Problem requirements >>
Find every line containing "Haus" in the records below and report the tally as a bare number.

Saved entries:
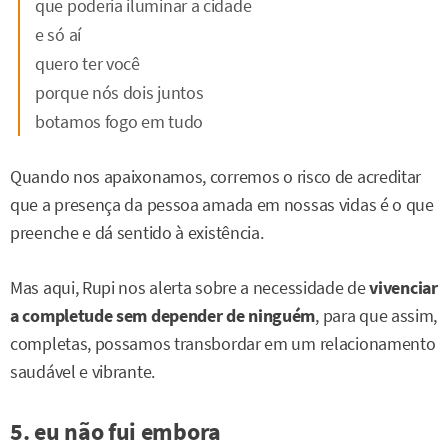
que poderia iluminar a cidade
e só aí
quero ter você
porque nós dois juntos
botamos fogo em tudo
Quando nos apaixonamos, corremos o risco de acreditar
que a presença da pessoa amada em nossas vidas é o que
preenche e dá sentido à existência.
Mas aqui, Rupi nos alerta sobre a necessidade de
vivenciar
a completude sem depender de ninguém
, para que assim,
completas, possamos transbordar em um relacionamento
saudável e vibrante.
5. eu não fui embora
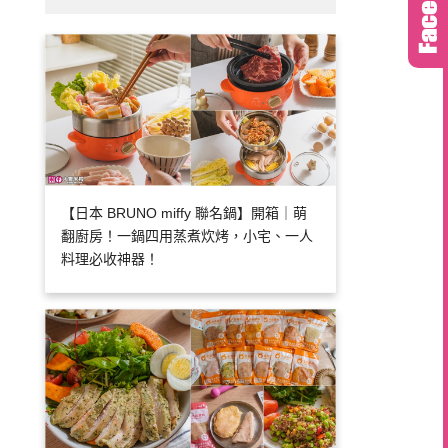
【日本 BRUNO miffy 聯名鍋】開箱｜萌
翻廚房！一鍋四用蒸煮炊烤，小宅、一人
料理必收神器！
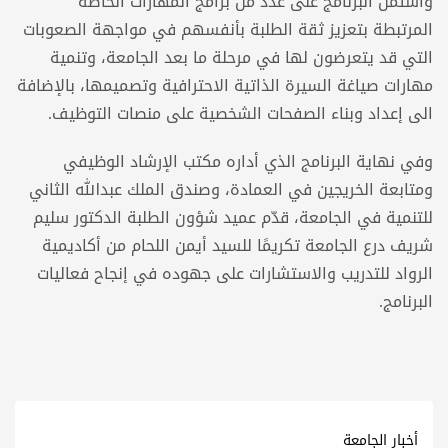
واشتمل البرنامج على عدد من برامج المهارات الخاصة
المرتبطة بتعزيز ثقة الطلبة بأنفسهم في مواجهة الصعوبات
التي قد يتعرضون لها في مرحلة ما بعد الجامعة، وتنمية
مهارات صياغة السيرة الذاتية الاحترافية وتصميمها، بالإضافة
الى إعداد وبناء الصفحات الشخصية على منصات التوظيف.
وفي نهاية البرنامج الذي أداره مكتب الإرشاد الوظيفي
ومتابعة الخريجين في العمادة، وصندق الملك عبدالله الثاني
للتنمية في الجامعة، قدّم عميد شؤون الطلبة الدكتور سليم
شريف درع الجامعة تكريمًا للسيد أيمن اللحام من أكاديمية
الرواد للتدريب والاستشارات على جهوده في إنجاح فعاليات
البرنامج.
أخبار الجامعة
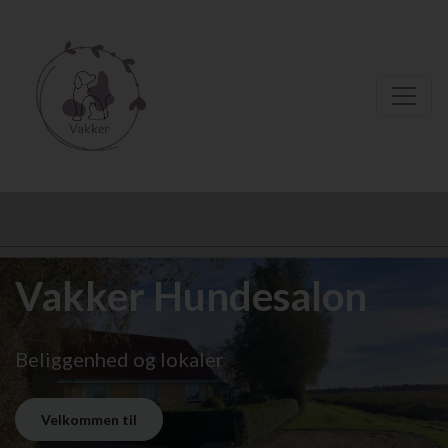
Vakker Hundesalon
Beliggenhed og lokaler
Velkommen til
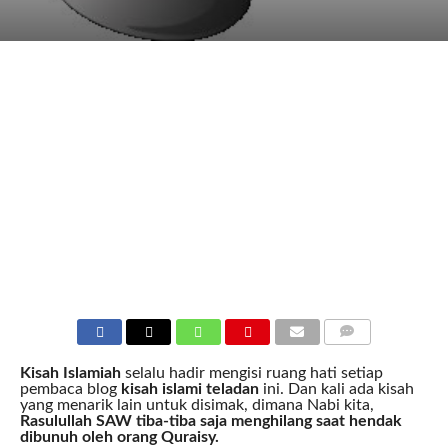
COMMENTS
Kisah Islamiah
selalu hadir mengisi ruang hati setiap
pembaca blog
kisah islami teladan
ini. Dan kali ada kisah
yang menarik lain untuk disimak, dimana Nabi kita,
Rasulullah SAW tiba-tiba saja menghilang saat hendak
dibunuh oleh orang Quraisy.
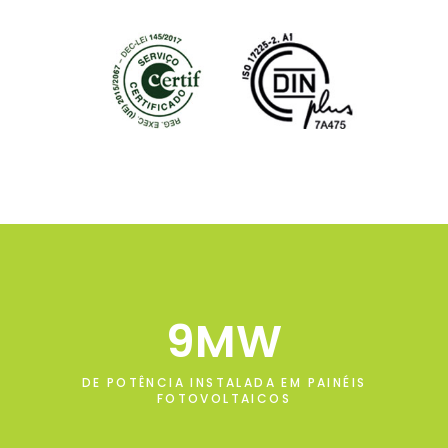
9
DE POTÊNCIA INSTALADA EM PAINÉIS
FOTOVOLTAICOS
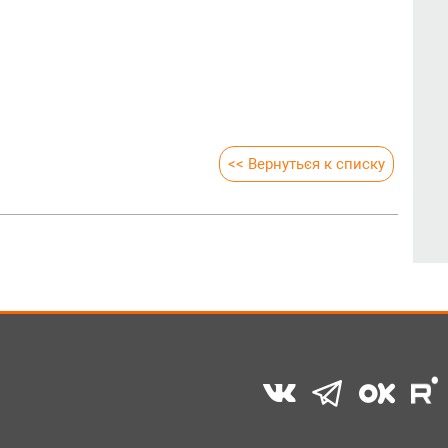
<< Вернуться к списку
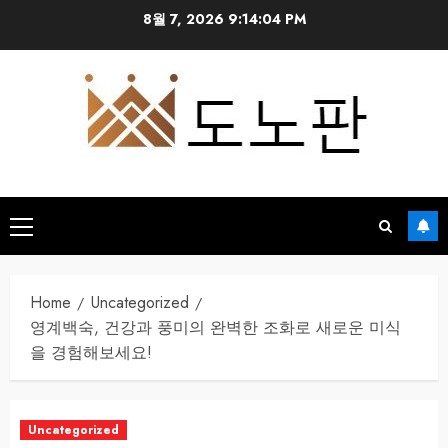
Skip
8월 7, 2026
9:14:05 PM
to
content
Primary
Menu
Home
Uncategorized
영계백숙, 건강과 풍미의 완벽한 조화로 새로운 미식
을 경험해보세요!
Uncategorized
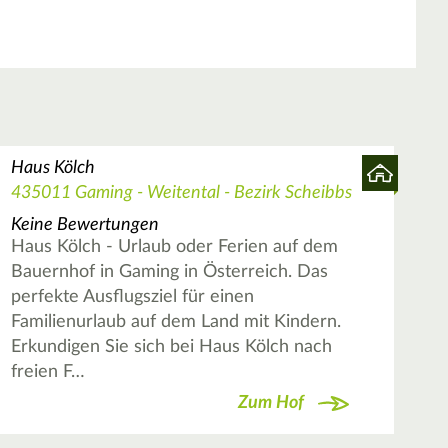
Haus Kölch
435011 Gaming - Weitental - Bezirk Scheibbs
Keine Bewertungen
Haus Kölch - Urlaub oder Ferien auf dem
Bauernhof in Gaming in Österreich. Das
perfekte Ausflugsziel für einen
Familienurlaub auf dem Land mit Kindern.
Erkundigen Sie sich bei Haus Kölch nach
freien F…
Zum Hof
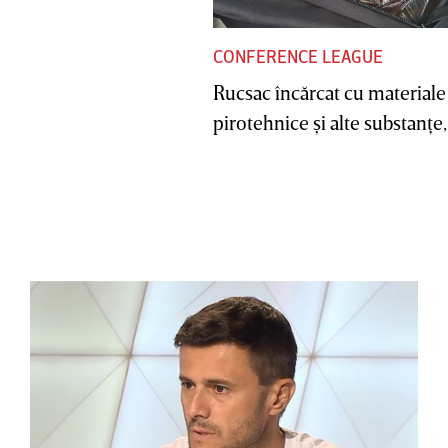
CONFERENCE LEAGUE
Rucsac încărcat cu materiale
pirotehnice şi alte substanţe, 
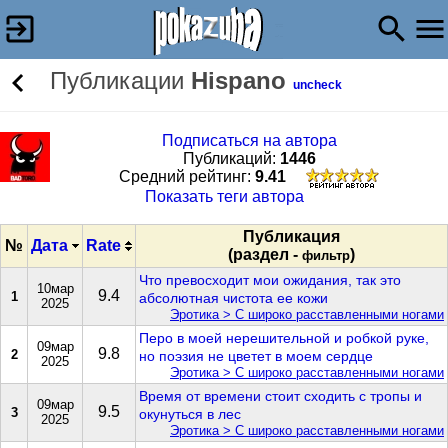
Публикации
Hispano
uncheck
Подписаться на автора
Публикаций:
1446
Cредний рейтинг:
9.41
Показать теги автора
Публикация
№
Дата
Rate
(раздел -
)
фильтр
Что превосходит мои ожидания, так это
10мар
9.4
1
абсолютная чистота ее кожи
2025
Эротика > С широко расставленными ногами
Перо в моей нерешительной и робкой руке,
09мар
9.8
2
но поэзия не цветет в моем сердце
2025
Эротика > С широко расставленными ногами
Время от времени стоит сходить с тропы и
09мар
9.5
3
окунуться в лес
2025
Эротика > С широко расставленными ногами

Completed exercise >>
3